Pour Bernard Schürr, en hommage amical

     L’échange entre philosophes et théologiens, sur la question du sens et de la vérité, de la démaîtrise du sujet et la quête de l’altérité, caractérise l’exercice de leurs disciplines, qui se   penchent sur l'opacité des sociétés sécularisées que beaucoup d’observateurs, sociologues ou philosophes politiques observent comme une utopie dont on vérifie de plus en plus les limites et même les perversions. Nous sommes en quête d’une culture qui témoigne d’une aspiration à une alternative, et pourquoi pas à une transcendance.

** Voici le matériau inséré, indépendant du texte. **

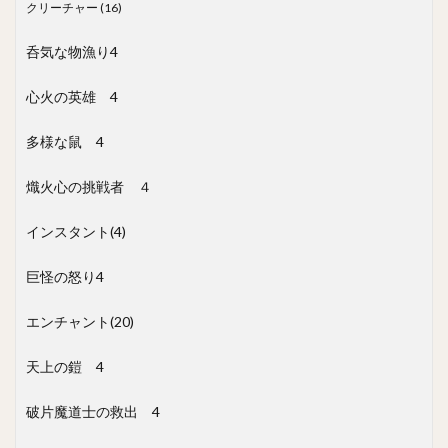
クリーチャー (16)
呑気な物漁り
4
心火の英雄
4
多様な鼠
4
熾火心の挑戦者 ４
インスタント
(4)
巨怪の怒り
4
エンチャント
(20)
天上の鎧
4
破片魔道士の救出
4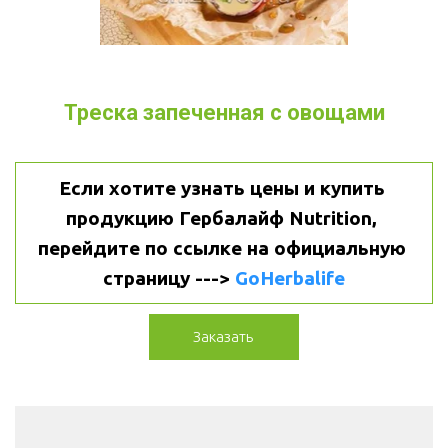
Треска запеченная с овощами
Если хотите узнать цены и купить 
продукцию Гербалайф Nutrition, 
перейдите по ссылке на официальную 
страницу ---> 
GoHerbalife
Заказать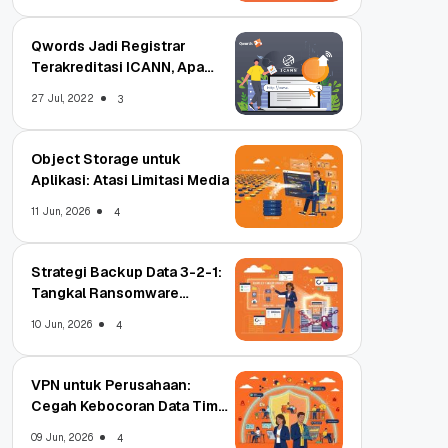
Qwords Jadi Registrar
Terakreditasi ICANN, Apa
Untungnya?
27 Jul, 2022
3
Object Storage untuk
Aplikasi: Atasi Limitasi Media
11 Jun, 2026
4
Strategi Backup Data 3-2-1:
Tangkal Ransomware
Enterprise
10 Jun, 2026
4
VPN untuk Perusahaan:
Cegah Kebocoran Data Tim
WFA!
09 Jun, 2026
4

L’État moderne avait l'ambition d'assurer une existence sociale pacifiée. Or, le pouvoir politique continue d’engendrer malgré lui bien des conflits. Le pouvoir politique aurait-il besoin d'une légitimation quasi religieuse, comme la Race, la Nation, le parti ou la classe ? Nos sociétés contemporaines sont en quête d'une alternative, témoignant d’une absence cruelle de valeurs transcendantes qui fonctionnent comme catalyseur d’un vivre ensemble harmonieux d'une société. À cet égard, les réflexions de Paul Ricoeur sur le lien nécessaire entre l'éthique et le politique, sur le rapport mutuel entre l'ordre de la justice et celui de la charité constituent un lieu majeur de dialogue entre philosophes et théologiens.

Les sociétés modernes sont des masses  opaques renforçant l’anonymat des individus. Si notre société doit accepter de vivre avec ses composantes, il lui faut reconnaître son inaptitude à faire place à une altérité qu'elle ne se donne plus. Ceci pose la question de la maîtrise du sujet humain. Or il est très instructif pour le théologien d'observer qu'il y a tout un courant de la phénoménologie française qui, après Edmond Husserl et Heidegger, insiste sur la démaîtrise du sujet et l’ouverture à un sens originaire reçu. Or, le sujet humain n’est pas le maître du sens. Il en est le questionneur.